Shabbat Talmud Study: The Problem with Patriotic Prayer–Do We Do It?

In 1904, as only he could, Mark Twain nailed the problem with patriotic prayer. When we pray for victory over our enemy, when we ask God to crown our efforts with triumph, what are we really asking of God?  In The War Prayer, Twain points out that when we pray for victory, at the same time we are also praying for this:
O Lord our God, help us to tear their soldiers to bloody shreds with our shells; help us to cover their smiling fields with the pale forms of their patriot dead; help us to drown the thunder of the guns with the shrieks of the wounded, writhing in pain; help us to lay waste their humble homes with a hurricane of fire; help us to wring the hearts of their unoffending widows with unavailing grief; help us to turn them out roofless with their little children to wander unfriended the wastes of their desolated land in rags and hunger and thirst…

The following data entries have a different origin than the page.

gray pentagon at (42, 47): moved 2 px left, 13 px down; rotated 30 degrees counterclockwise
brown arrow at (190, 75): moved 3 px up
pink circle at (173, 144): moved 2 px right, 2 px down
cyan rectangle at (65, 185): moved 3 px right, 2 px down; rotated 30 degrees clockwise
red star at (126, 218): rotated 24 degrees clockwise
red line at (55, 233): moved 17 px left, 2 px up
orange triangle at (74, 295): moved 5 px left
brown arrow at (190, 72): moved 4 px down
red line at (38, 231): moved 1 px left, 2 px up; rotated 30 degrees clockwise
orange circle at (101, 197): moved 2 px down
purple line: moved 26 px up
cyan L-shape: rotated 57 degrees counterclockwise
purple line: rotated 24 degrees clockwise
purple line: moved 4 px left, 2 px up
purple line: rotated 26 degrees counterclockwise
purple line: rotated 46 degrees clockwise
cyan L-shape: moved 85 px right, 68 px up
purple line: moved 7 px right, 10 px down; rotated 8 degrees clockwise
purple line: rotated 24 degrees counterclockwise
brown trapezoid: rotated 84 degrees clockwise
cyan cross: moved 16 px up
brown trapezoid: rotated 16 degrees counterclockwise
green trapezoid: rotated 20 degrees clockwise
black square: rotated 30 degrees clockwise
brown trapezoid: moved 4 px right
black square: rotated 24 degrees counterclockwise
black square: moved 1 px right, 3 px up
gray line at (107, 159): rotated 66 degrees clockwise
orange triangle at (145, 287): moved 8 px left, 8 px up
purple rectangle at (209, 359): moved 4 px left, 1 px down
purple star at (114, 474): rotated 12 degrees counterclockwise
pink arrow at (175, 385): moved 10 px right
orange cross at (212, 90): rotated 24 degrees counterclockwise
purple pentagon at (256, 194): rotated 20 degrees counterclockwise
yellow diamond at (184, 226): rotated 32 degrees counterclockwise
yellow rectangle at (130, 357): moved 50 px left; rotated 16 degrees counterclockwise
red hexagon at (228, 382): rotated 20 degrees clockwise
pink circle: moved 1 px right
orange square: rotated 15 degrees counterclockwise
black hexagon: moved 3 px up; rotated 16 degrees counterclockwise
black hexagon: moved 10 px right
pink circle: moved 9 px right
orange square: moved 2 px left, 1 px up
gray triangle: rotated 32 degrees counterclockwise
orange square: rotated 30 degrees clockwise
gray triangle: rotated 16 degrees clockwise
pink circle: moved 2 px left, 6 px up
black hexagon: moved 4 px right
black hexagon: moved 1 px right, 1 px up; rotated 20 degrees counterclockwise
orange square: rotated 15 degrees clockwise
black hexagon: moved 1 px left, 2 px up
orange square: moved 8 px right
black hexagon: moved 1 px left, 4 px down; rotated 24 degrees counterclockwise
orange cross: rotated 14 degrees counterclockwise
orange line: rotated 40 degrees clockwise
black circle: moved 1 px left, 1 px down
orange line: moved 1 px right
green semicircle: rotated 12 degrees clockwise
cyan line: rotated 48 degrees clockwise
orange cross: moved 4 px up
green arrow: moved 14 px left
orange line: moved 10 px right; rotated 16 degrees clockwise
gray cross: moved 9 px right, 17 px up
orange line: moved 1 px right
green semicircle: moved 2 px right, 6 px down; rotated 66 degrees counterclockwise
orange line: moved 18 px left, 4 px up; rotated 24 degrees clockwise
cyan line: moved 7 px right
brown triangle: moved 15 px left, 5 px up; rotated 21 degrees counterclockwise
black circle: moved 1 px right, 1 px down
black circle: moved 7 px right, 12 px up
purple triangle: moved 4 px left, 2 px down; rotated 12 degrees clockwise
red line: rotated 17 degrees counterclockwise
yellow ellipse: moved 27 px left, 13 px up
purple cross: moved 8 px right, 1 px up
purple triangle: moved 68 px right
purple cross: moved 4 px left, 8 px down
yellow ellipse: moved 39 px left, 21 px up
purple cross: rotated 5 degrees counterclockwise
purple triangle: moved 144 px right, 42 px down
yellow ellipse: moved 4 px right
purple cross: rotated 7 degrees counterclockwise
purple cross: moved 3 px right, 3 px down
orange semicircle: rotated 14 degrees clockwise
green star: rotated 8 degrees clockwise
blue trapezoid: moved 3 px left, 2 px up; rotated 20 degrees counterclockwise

for our sakes who adore Thee, Lord, blast their hopes, blight their lives, protract their bitter pilgrimage, make heavy their steps, water their way with their tears, stain the white snow with the blood of their wounded feet! We ask it, in the spirit of love, of Him Who is the Source of Love…
Do we do that?
In the Torah, you bet. We are guilty of the sin of Holy War, thinking that God fights for us, and that God commands us to annihilate the enemy. There are passages in Deuteronomy we will study tomorrow that do not embody our current moral thinking.
How have modern Jews responded? On the one hand, we do want to pray for God’s love and support and protection for our soldiers. But how do we not cross the Mark Twain line into praying this War Prayer? Tomorrow we will see three different prayers for our Armed Forces composed by the Orthodox, Conservative and Reform movements, each of which tries to strike this balance in a different way, supporting our soldiers without praying that He Who is the Source of Love tear the enemy to shreds.
On this Shabbat of Memorial Day week-end, may our fallen soldiers be bound up in the bond of life eternal, and may God sustain and comfort their families as we honor their duty, service, love of country, and ultimate sacrifice.